→ WHAT IS REQUIRED:
Show all lines of the entries in which the word "Российская" is found.

Saved data entries
------------------------------------

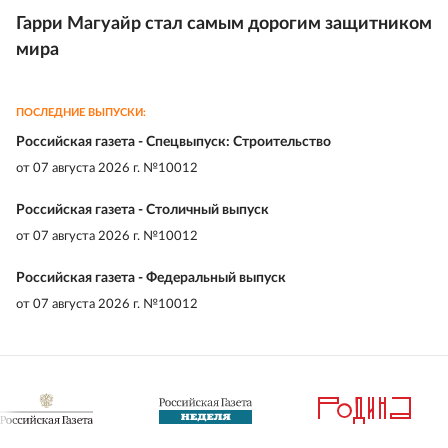
Гарри Магуайр стал самым дорогим защитником
мира
ПОСЛЕДНИЕ ВЫПУСКИ:
Российская газета - Спецвыпуск: Строительство
от
07 августа 2026 г. №10012
Российская газета - Столичный выпуск
от
07 августа 2026 г. №10012
Российская газета - Федеральный выпуск
от
07 августа 2026 г. №10012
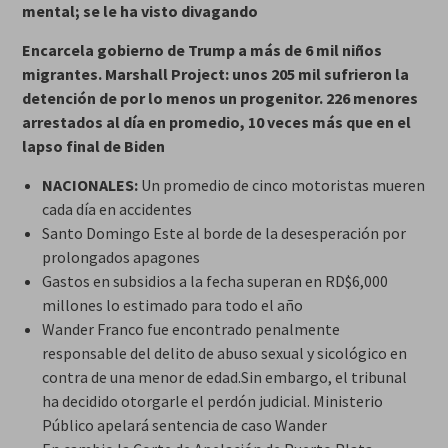
mental; se le ha visto divagando
Encarcela gobierno de Trump a más de 6 mil niños
migrantes. Marshall Project: unos 205 mil sufrieron la
detención de por lo menos un progenitor. 226 menores
arrestados al día en promedio, 10 veces más que en el
lapso final de Biden
NACIONALES:
Un promedio de cinco motoristas mueren
cada día en accidentes
Santo Domingo Este al borde de la desesperación por
prolongados apagones
Gastos en subsidios a la fecha superan en RD$6,000
millones lo estimado para todo el año
Wander Franco fue encontrado penalmente
responsable del delito de abuso sexual y sicológico en
contra de una menor de edad.Sin embargo, el tribunal
ha decidido otorgarle el perdón judicial. Ministerio
Público apelará sentencia de caso Wander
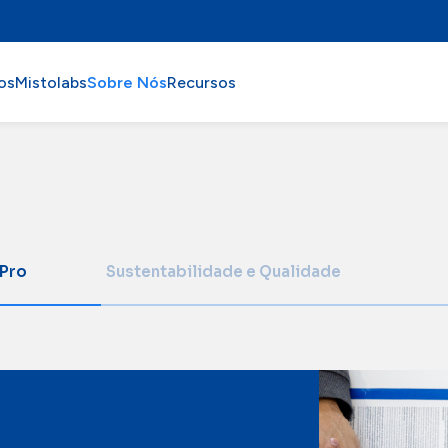
os
Mistolabs
Sobre Nós
Recursos
 Pro
Sustentabilidade e Qualidade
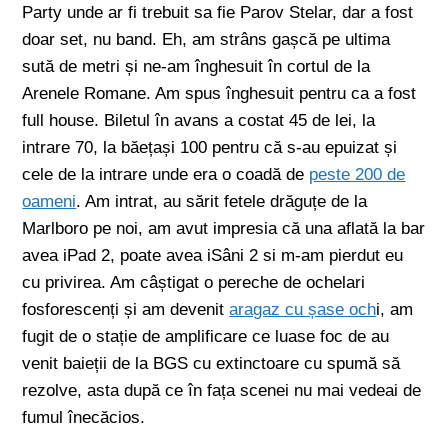
Party unde ar fi trebuit sa fie Parov Stelar, dar a fost
doar set, nu band. Eh, am strâns gașcă pe ultima
sută de metri și ne-am înghesuit în cortul de la
Arenele Romane. Am spus înghesuit pentru ca a fost
full house. Biletul în avans a costat 45 de lei, la
intrare 70, la băețași 100 pentru că s-au epuizat și
cele de la intrare unde era o coadă de
peste 200 de
oameni
.
Am intrat, au sărit fetele drăguțe de la
Marlboro pe noi, am avut impresia că una aflată la bar
avea iPad 2, poate avea iSâni 2 si m-am pierdut eu
cu privirea. Am câștigat o pereche de ochelari
fosforescenți și am devenit
aragaz cu șase och
i, am
fugit de o stație de amplificare ce luase foc de au
venit baieții de la BGS cu extinctoare cu spumă să
rezolve, asta după ce în fața scenei nu mai vedeai de
fumul înecăcios.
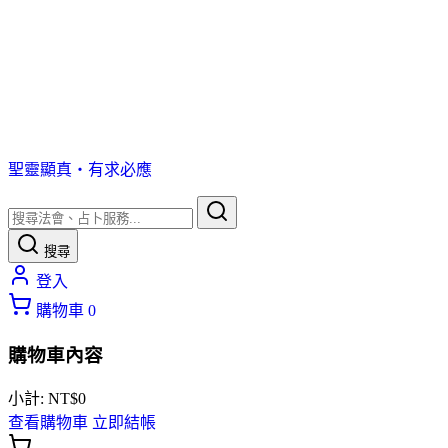
聖靈顯真・有求必應
搜尋
登入
購物車
0
購物車內容
小計:
NT$
0
查看購物車
立即結帳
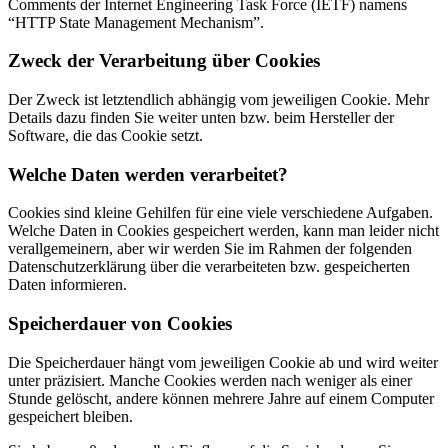
Comments der Internet Engineering Task Force (IETF) namens
“HTTP State Management Mechanism”.
Zweck der Verarbeitung über Cookies
Der Zweck ist letztendlich abhängig vom jeweiligen Cookie. Mehr
Details dazu finden Sie weiter unten bzw. beim Hersteller der
Software, die das Cookie setzt.
Welche Daten werden verarbeitet?
Cookies sind kleine Gehilfen für eine viele verschiedene Aufgaben.
Welche Daten in Cookies gespeichert werden, kann man leider nicht
verallgemeinern, aber wir werden Sie im Rahmen der folgenden
Datenschutzerklärung über die verarbeiteten bzw. gespeicherten
Daten informieren.
Speicherdauer von Cookies
Die Speicherdauer hängt vom jeweiligen Cookie ab und wird weiter
unter präzisiert. Manche Cookies werden nach weniger als einer
Stunde gelöscht, andere können mehrere Jahre auf einem Computer
gespeichert bleiben.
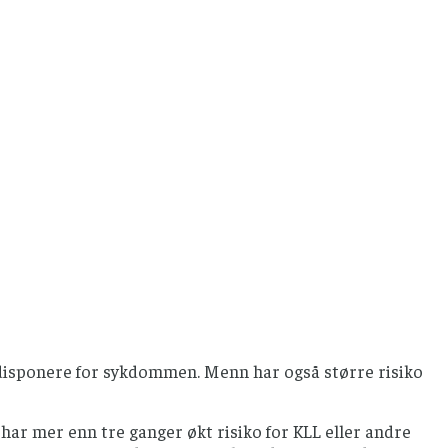
å disponere for sykdommen. Menn har også større risiko
har mer enn tre ganger økt risiko for KLL eller andre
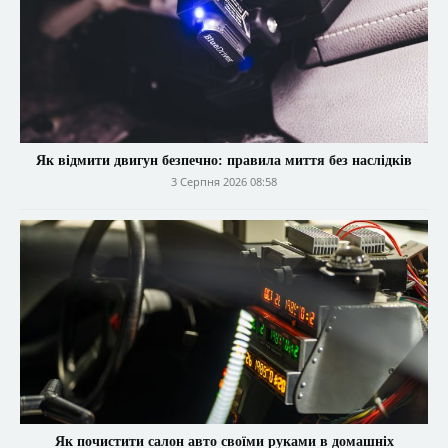
Як відмити двигун безпечно: правила миття без наслідків
3 Серпня 2026 08:58
Як почистити салон авто своїми руками в домашніх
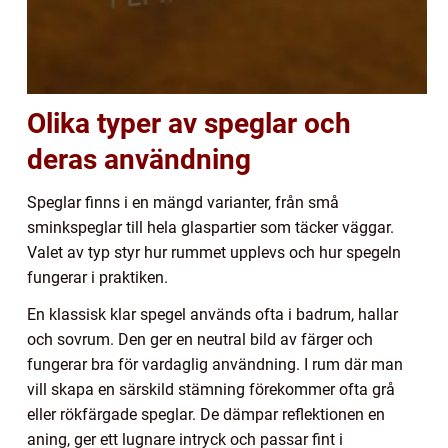
Olika typer av speglar och
deras användning
Speglar finns i en mängd varianter, från små
sminkspeglar till hela glaspartier som täcker väggar.
Valet av typ styr hur rummet upplevs och hur spegeln
fungerar i praktiken.
En klassisk klar spegel används ofta i badrum, hallar
och sovrum. Den ger en neutral bild av färger och
fungerar bra för vardaglig användning. I rum där man
vill skapa en särskild stämning förekommer ofta grå
eller rökfärgade speglar. De dämpar reflektionen en
aning, ger ett lugnare intryck och passar fint i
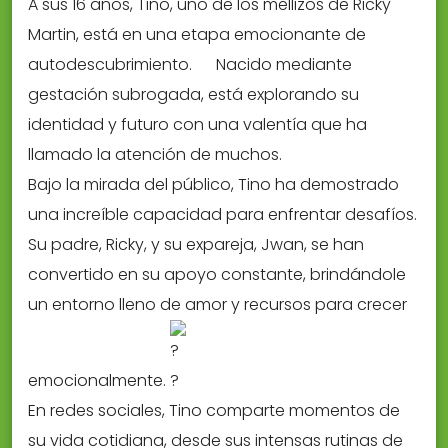
A sus 16 años, Tino, uno de los mellizos de Ricky
Martin, está en una etapa emocionante de
autodescubrimiento.
Nacido mediante
gestación subrogada, está explorando su
identidad y futuro con una valentía que ha
llamado la atención de muchos.
Bajo la mirada del público, Tino ha demostrado
una increíble capacidad para enfrentar desafíos.
Su padre, Ricky, y su expareja, Jwan, se han
convertido en su apoyo constante, brindándole
un entorno lleno de amor y recursos para crecer
emocionalmente.
En redes sociales, Tino comparte momentos de
su vida cotidiana, desde sus intensas rutinas de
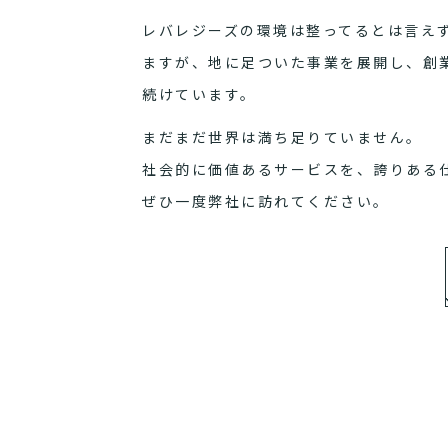
レバレジーズの環境は整ってるとは言え
ますが、地に足ついた事業を展開し、創
続けています。
まだまだ世界は満ち足りていません。
社会的に価値あるサービスを、誇りある
ぜひ一度弊社に訪れてください。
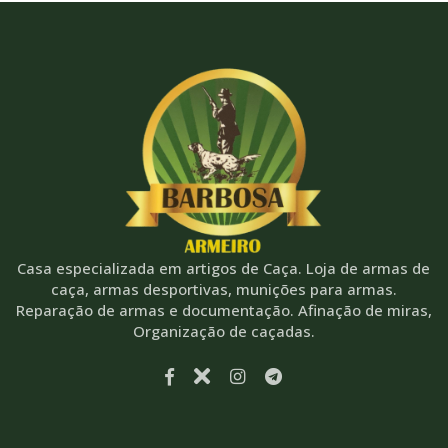
Casa especializada em artigos de Caça. Loja de armas de
caça, armas desportivas, munições para armas.
Reparação de armas e documentação. Afinação de miras,
Organização de caçadas.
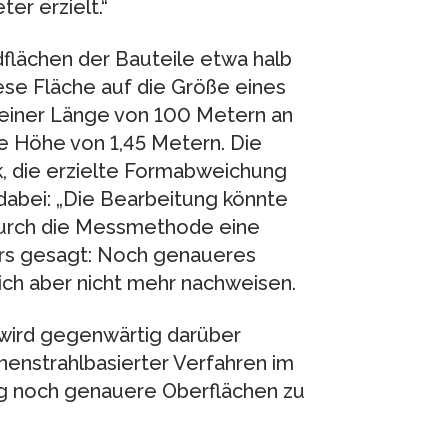
er erzielt.“
dflächen der Bauteile etwa halb
ese Fläche auf die Größe eines
i einer Länge von 100 Metern an
e Höhe von 1,45 Metern. Die
rk, die erzielte Formabweichung
 dabei: „Die Bearbeitung könnte
 durch die Messmethode eine
ers gesagt: Noch genaueres
sich aber nicht mehr nachweisen.
wird gegenwärtig darüber
nenstrahlbasierter Verfahren im
g noch genauere Oberflächen zu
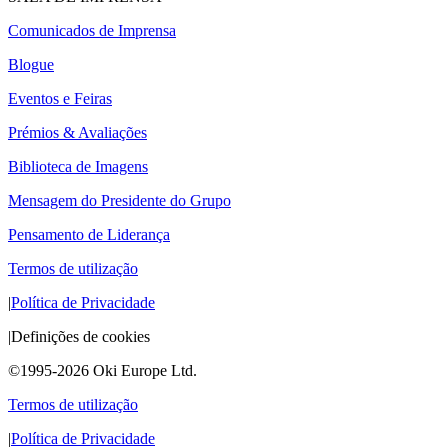
Comunicados de Imprensa
Blogue
Eventos e Feiras
Prémios & Avaliações
Biblioteca de Imagens
Mensagem do Presidente do Grupo
Pensamento de Liderança
Termos de utilização
|
Política de Privacidade
|
Definições de cookies
©1995-2026 Oki Europe Ltd.
Termos de utilização
|
Política de Privacidade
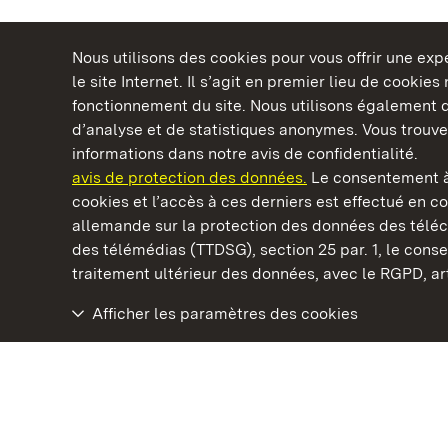
Nous utilisons des cookies pour vous offrir une ex
le site Internet. Il s’agit en premier lieu de cookie
fonctionnement du site. Nous utilisons également d
d’analyse et de statistiques anonymes. Vous trouv
Châteaux et jardins publics du Bade-Wurtem
informations dans notre avis de confidentialité.
avis de protection des données.
Le consentement à
cookies et l’accès à ces derniers est effectué en co
allemande sur la protection des données des télé
des télémédias (TTDSG), section 25 par. 1, le con
Château résidentiel de Ludwigsburg
traitement ultérieur des données, avec le RGPD, art.
Afficher les paramètres des cookies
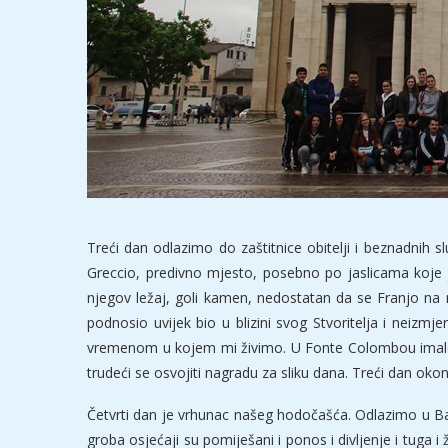
Treći dan odlazimo do zaštitnice obitelji i beznadnih sl
Greccio, predivno mjesto, posebno po jaslicama koje je
njegov ležaj, goli kamen, nedostatan da se Franjo na 
podnosio uvijek bio u blizini svog Stvoritelja i neiz
vremenom u kojem mi živimo. U Fonte Colombou imalo smo
trudeći se osvojiti nagradu za sliku dana. Treći dan 
Četvrti dan je vrhunac našeg hodočašća. Odlazimo u Bazili
groba osjećaji su pomiješani i ponos i divljenje i tuga 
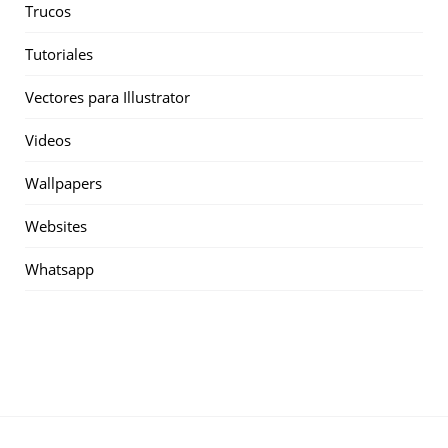
Trucos
Tutoriales
Vectores para Illustrator
Videos
Wallpapers
Websites
Whatsapp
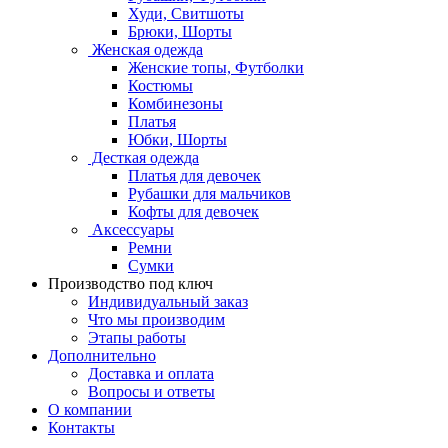
Худи, Свитшоты
Брюки, Шорты
Женская одежда
Женские топы, Футболки
Костюмы
Комбинезоны
Платья
Юбки, Шорты
Десткая одежда
Платья для девочек
Рубашки для мальчиков
Кофты для девочек
Аксессуары
Ремни
Сумки
Производство под ключ
Индивидуальный заказ
Что мы производим
Этапы работы
Дополнительно
Доставка и оплата
Вопросы и ответы
О компании
Контакты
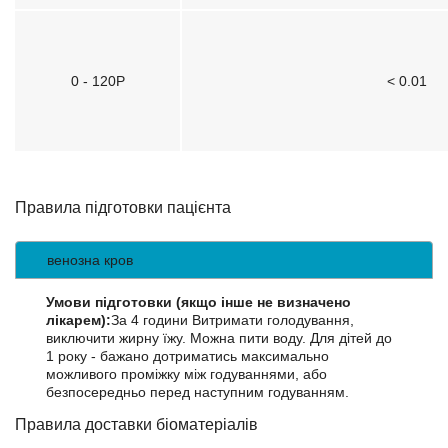
0 - 120Р
< 0.01
Правила підготовки пацієнта
венозна кров
Умови підготовки (якщо інше не визначено
лікарем):
За 4 години Витримати голодування,
виключити жирну їжу. Можна пити воду. Для дітей до
1 року - бажано дотриматись максимально
можливого проміжку між годуваннями, або
безпосередньо перед наступним годуванням.
Правила доставки біоматеріалів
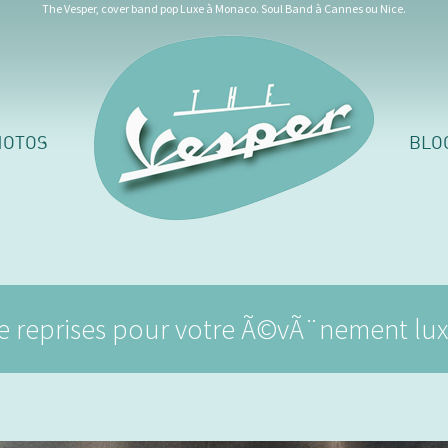
The Vesper, cover band pop Luxe à Monaco. Soul Band à Cannes ou Nice.
HOTOS
BLO
 reprises pour votre Ã©vÃ¨nement luxe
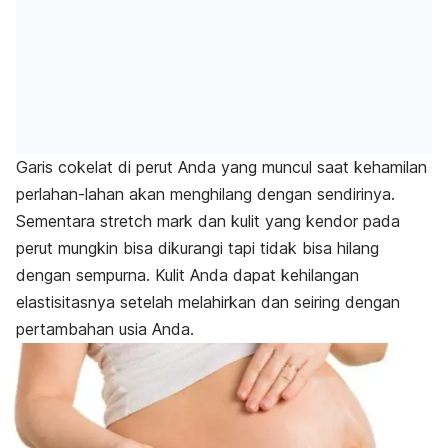
Garis cokelat di perut Anda yang muncul saat kehamilan
perlahan-lahan akan menghilang dengan sendirinya.
Sementara
stretch mark
dan kulit yang kendor pada
perut mungkin bisa dikurangi tapi tidak bisa hilang
dengan sempurna. Kulit Anda dapat kehilangan
elastisitasnya setelah melahirkan dan seiring dengan
pertambahan usia Anda.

------------------------------------

→ ANSWER FOR THE TASK:
Российская газета - Спецвыпуск: Строительство
Российская газета - Столичный выпуск
Российская газета - Федеральный выпуск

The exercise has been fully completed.